START Material for the task

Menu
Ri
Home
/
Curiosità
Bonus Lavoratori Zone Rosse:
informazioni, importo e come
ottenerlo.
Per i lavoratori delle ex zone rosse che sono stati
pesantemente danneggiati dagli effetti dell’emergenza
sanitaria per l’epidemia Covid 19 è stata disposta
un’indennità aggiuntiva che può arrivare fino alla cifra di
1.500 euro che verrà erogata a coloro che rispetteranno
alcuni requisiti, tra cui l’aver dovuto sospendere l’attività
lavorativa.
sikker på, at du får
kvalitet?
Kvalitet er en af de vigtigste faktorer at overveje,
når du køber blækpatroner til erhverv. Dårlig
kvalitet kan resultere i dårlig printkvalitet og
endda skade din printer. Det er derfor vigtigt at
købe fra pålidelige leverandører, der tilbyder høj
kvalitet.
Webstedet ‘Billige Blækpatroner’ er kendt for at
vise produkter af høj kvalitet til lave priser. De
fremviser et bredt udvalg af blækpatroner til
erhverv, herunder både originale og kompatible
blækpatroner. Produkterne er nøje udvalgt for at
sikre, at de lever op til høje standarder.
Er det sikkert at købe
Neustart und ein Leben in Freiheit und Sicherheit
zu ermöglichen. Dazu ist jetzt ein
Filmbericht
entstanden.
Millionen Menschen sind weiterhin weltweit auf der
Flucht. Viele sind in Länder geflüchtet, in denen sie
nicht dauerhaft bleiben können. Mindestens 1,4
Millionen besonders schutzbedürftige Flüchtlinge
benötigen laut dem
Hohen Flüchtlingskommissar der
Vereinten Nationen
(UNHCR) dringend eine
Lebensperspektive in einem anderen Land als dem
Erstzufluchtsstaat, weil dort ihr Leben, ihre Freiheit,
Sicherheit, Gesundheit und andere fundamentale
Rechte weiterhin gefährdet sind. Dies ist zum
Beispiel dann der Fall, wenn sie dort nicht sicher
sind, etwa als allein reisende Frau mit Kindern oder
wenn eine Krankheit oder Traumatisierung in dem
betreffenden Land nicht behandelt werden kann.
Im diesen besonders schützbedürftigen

END Material for the task

- _What needs to be done_: Your task is to give back every record exactly.

- _Task response_:
Menu
Ri
Home
/
Curiosità
Bonus Lavoratori Zone Rosse:
informazioni, importo e come
ottenerlo.
Per i lavoratori delle ex zone rosse che sono stati
pesantemente danneggiati dagli effetti dell’emergenza
sanitaria per l’epidemia Covid 19 è stata disposta
un’indennità aggiuntiva che può arrivare fino alla cifra di
1.500 euro che verrà erogata a coloro che rispetteranno
alcuni requisiti, tra cui l’aver dovuto sospendere l’attività
lavorativa.
sikker på, at du får
kvalitet?
Kvalitet er en af de vigtigste faktorer at overveje,
når du køber blækpatroner til erhverv. Dårlig
kvalitet kan resultere i dårlig printkvalitet og
endda skade din printer. Det er derfor vigtigt at
købe fra pålidelige leverandører, der tilbyder høj
kvalitet.
Webstedet ‘Billige Blækpatroner’ er kendt for at
vise produkter af høj kvalitet til lave priser. De
fremviser et bredt udvalg af blækpatroner til
erhverv, herunder både originale og kompatible
blækpatroner. Produkterne er nøje udvalgt for at
sikre, at de lever op til høje standarder.
Er det sikkert at købe
Neustart und ein Leben in Freiheit und Sicherheit
zu ermöglichen. Dazu ist jetzt ein
Filmbericht
entstanden.
Millionen Menschen sind weiterhin weltweit auf der
Flucht. Viele sind in Länder geflüchtet, in denen sie
nicht dauerhaft bleiben können. Mindestens 1,4
Millionen besonders schutzbedürftige Flüchtlinge
benötigen laut dem
Hohen Flüchtlingskommissar der
Vereinten Nationen
(UNHCR) dringend eine
Lebensperspektive in einem anderen Land als dem
Erstzufluchtsstaat, weil dort ihr Leben, ihre Freiheit,
Sicherheit, Gesundheit und andere fundamentale
Rechte weiterhin gefährdet sind. Dies ist zum
Beispiel dann der Fall, wenn sie dort nicht sicher
sind, etwa als allein reisende Frau mit Kindern oder
wenn eine Krankheit oder Traumatisierung in dem
betreffenden Land nicht behandelt werden kann.
Im diesen besonders schützbedürftigen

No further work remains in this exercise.